From college dorms to bunking in hostels, sharing a home is an age-old concept. But, it should be noted that co-living is no dormitory situation.
These stylish abodes are designed to take the functions of space sharing into consideration and encourage social interaction, while also giving residents the opportunity to enjoy the privacy of their own rooms.
Of course, then there are the added benefits of affordability, flexibility, a built-in social network, and great amenities. Ahead, we're breaking down everything you need to know about the three co-living companies that are pushing the limits with this new housing trend.
Company M.O. This company renovates existing structures like vacant apartment buildings, and also builds co-living homes from the ground up. Each property is unique with cool, comfortable furnishings and timeless decor. "We design specifically for the homes to be social and cost-effective," says Sophie Wilkinson, Common’s head of design and construction. "We think about design with co-living from the start."
Locations: 18 homes located across four major cities: Chicago, New York City, the San Francisco Bay Area, and Washington D.C.
Design: Properties range from a beautiful historic building in Chicago with original architectural details like stained glass windows, to a brand-new building in the Brooklyn neighborhood of Williamsburg, that has a sleek, minimalist vibe.
Cost: A room in Chicago’s Pilsen neighborhood is $975/month, while a room in San Francisco’s South of Market area is $2,600/month
Lease: 6 to 12 months
Residents/home: 9 to 130, depending on location
Amenities: High-speed internet, utilities, weekly cleaning, household supplies, free onsite laundry, a fitness area, as well as a co-working space
Shared spaces: Living room, lounge areas, workspaces, kitchen, fitness room, bathrooms (2-3 persons/bath). Outdoor spaces include rooftop decks and backyards.
Private spaces: Bedrooms
Company M.O. Outsite’s luxury properties cater to nomadic workers with comfortable lounges and co-working spaces outfitted with ergonomic standing desks and communal tables. "In all of our properties you'll find everything you need to stay, work, and play," says Daniela Misleh, head of design for Outsite. "Our houses are luxury homes strategically located to open the door and jump to the beach, or with access to the best spots in the city."
Locations: Stateside properties include Santa Cruz, C.A.; Venice Beach, C.A.; San Diego, C.A.; Lake Tahoe, C.A.; Williamsburg, N.Y.; and a site in Hawaii. Locations overseas include Bali, Costa Rica, Puerto Rico, with another in Portugal opening soon.
Design: The design of each co-living residence draws inspiration from its unique surroundings, whether it be a lush oasis in Bali or a cool California beach house in San Diego.
Cost: From $400/week to $1,300/month
Lease: 2 days to 1 month
Residents/home: 8 to 20, depending on location
Amenities: Fully equipped kitchens, workspaces, high-speed internet, onsite laundry, and recreational gear such as surfboards, yoga mats, and electric bikes.

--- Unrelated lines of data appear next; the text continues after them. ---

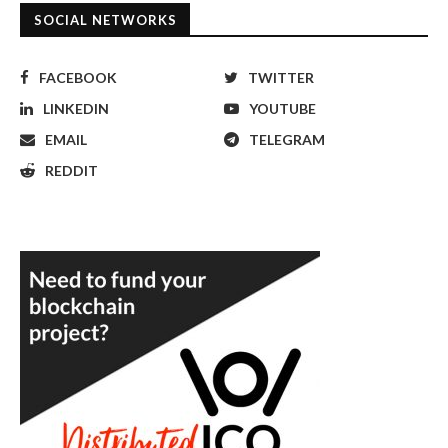
SOCIAL NETWORKS
FACEBOOK
TWITTER
LINKEDIN
YOUTUBE
EMAIL
TELEGRAM
REDDIT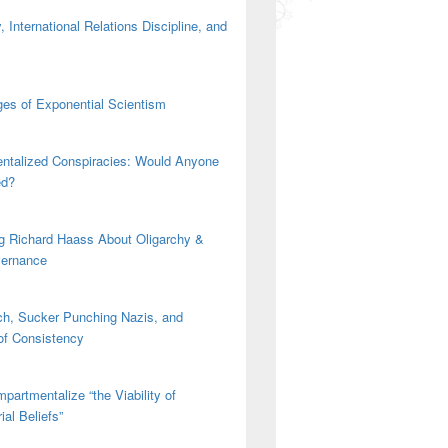
 International Relations Discipline, and
es of Exponential Scientism
ntalized Conspiracies: Would Anyone
ed?
g Richard Haass About Oligarchy &
vernance
h, Sucker Punching Nazis, and
 of Consistency
partmentalize “the Viability of
ial Beliefs”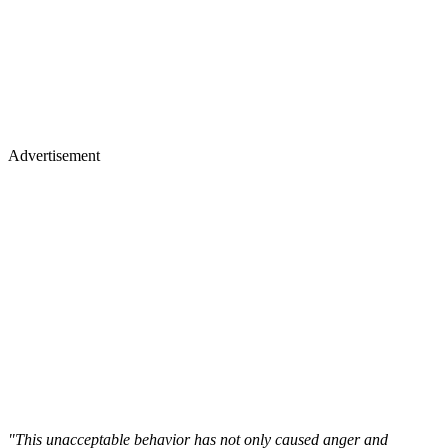
Advertisement
"This unacceptable behavior has not only caused anger and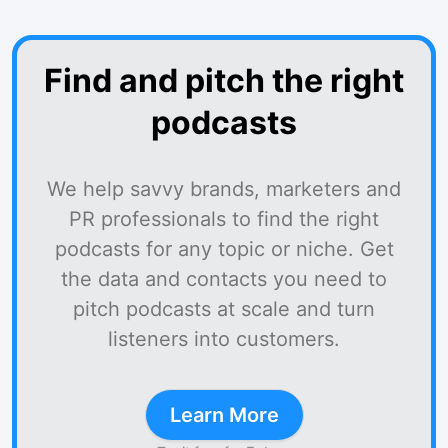
Find and pitch the right
podcasts
We help savvy brands, marketers and
PR professionals to find the right
podcasts for any topic or niche. Get
the data and contacts you need to
pitch podcasts at scale and turn
listeners into customers.
Learn More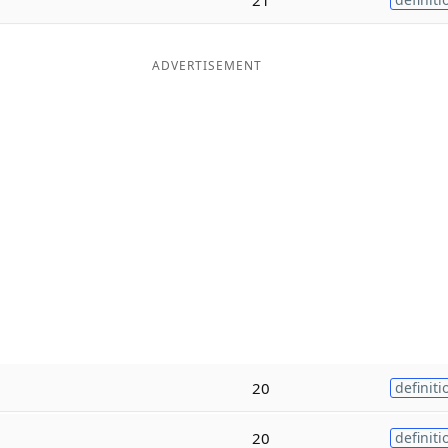
ADVERTISEMENT
20
definiti
20
definiti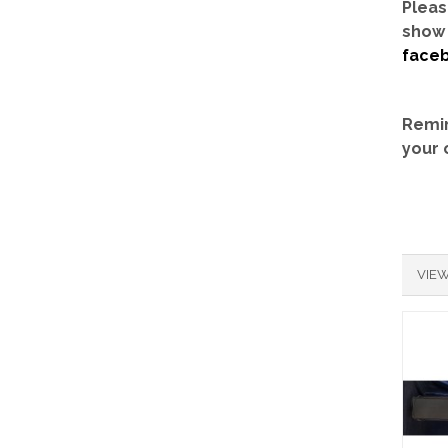
Pleas
show 
face
Remin
your 
VIEW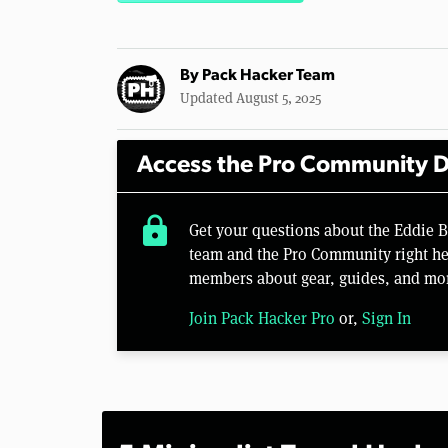
By
Pack Hacker Team
Updated August 5, 2025
Access the Pro Community D
lock
Get your questions about the Eddie
team and the Pro Community right her
members about gear, guides, and mo
Join Pack Hacker Pro
or,
Sign In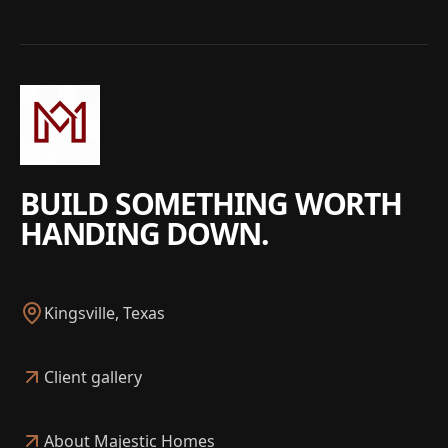
BUILD SOMETHING WORTH
HANDING DOWN.
Kingsville, Texas
Client gallery
About Majestic Homes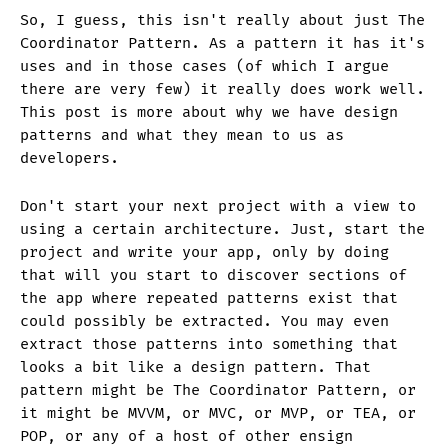
So, I guess, this isn't really about just The
Coordinator Pattern. As a pattern it has it's
uses and in those cases (of which I argue
there are very few) it really does work well.
This post is more about why we have design
patterns and what they mean to us as
developers.
Don't start your next project with a view to
using a certain architecture. Just, start the
project and write your app, only by doing
that will you start to discover sections of
the app where repeated patterns exist that
could possibly be extracted. You may even
extract those patterns into something that
looks a bit like a design pattern. That
pattern might be The Coordinator Pattern, or
it might be MVVM, or MVC, or MVP, or TEA, or
POP, or any of a host of other ensign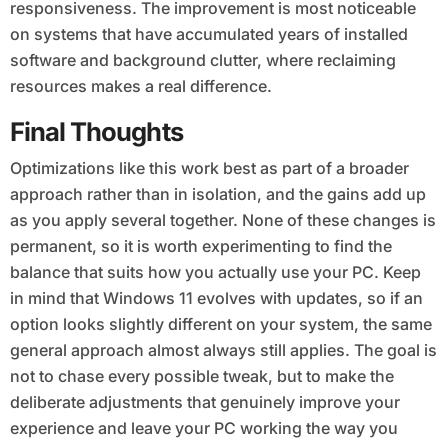
responsiveness. The improvement is most noticeable
on systems that have accumulated years of installed
software and background clutter, where reclaiming
resources makes a real difference.
Final Thoughts
Optimizations like this work best as part of a broader
approach rather than in isolation, and the gains add up
as you apply several together. None of these changes is
permanent, so it is worth experimenting to find the
balance that suits how you actually use your PC. Keep
in mind that Windows 11 evolves with updates, so if an
option looks slightly different on your system, the same
general approach almost always still applies. The goal is
not to chase every possible tweak, but to make the
deliberate adjustments that genuinely improve your
experience and leave your PC working the way you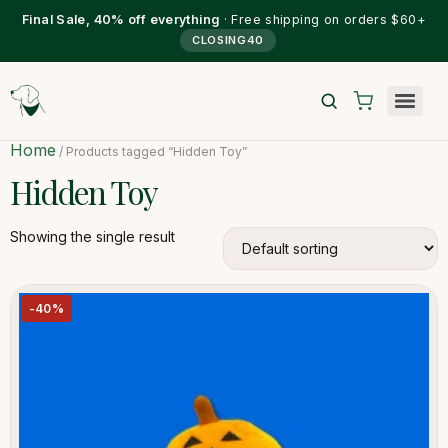
Final Sale, 40% off everything
· Free shipping on orders $60+
CLOSING40
Home
/ Products tagged “Hidden Toy”
Hidden Toy
Showing the single result
-40%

Shared spaces: Large common spaces and environments for activities, like lounges, television rooms, co-working areas, and kitchens. Outdoor spaces include rooftop decks, balconies, gardens, and swimming pools.
Private spaces: Bedrooms and bathrooms (most bedrooms are singles)
Company M.O. This company buys small hotels in big cities around the world and transforms them into co-living residences. "Sometimes people need a place to live for six months or two weeks," says Roam CEO Bruno Haid, who explains the homes cater to people who live flexible and global lives. "The focus is the architecture of optionality," notes Haid. Residences are designed with a balance between communal spaces where residents can interact and private places where they can get away.
Locations: Larger cities like Miami, San Francisco, London, Tokyo, Bali, with another property coming soon in New York City
Design: To create an authentic sense of place, Roam hires local designers and builders to ensure properties echo their unique surroundings. In San Francisco, residents live in a posh urban mansion and in Miami, a sunny beach cottage.
Cost: A room in San Francisco is $220/night and $4,000/month, while in Miami, $95/night and $1,800/month.
Lease: A few days to several months
Residents/home: 19 to 38, depending on the location
Amenities: Daily cleaning, fully stocked kitchens with high-end appliances, high-speed internet
Shared spaces: Kitchens, co-working space with break rooms, a coffee shop, and library. Outdoor spaces include pools and rooftop decks.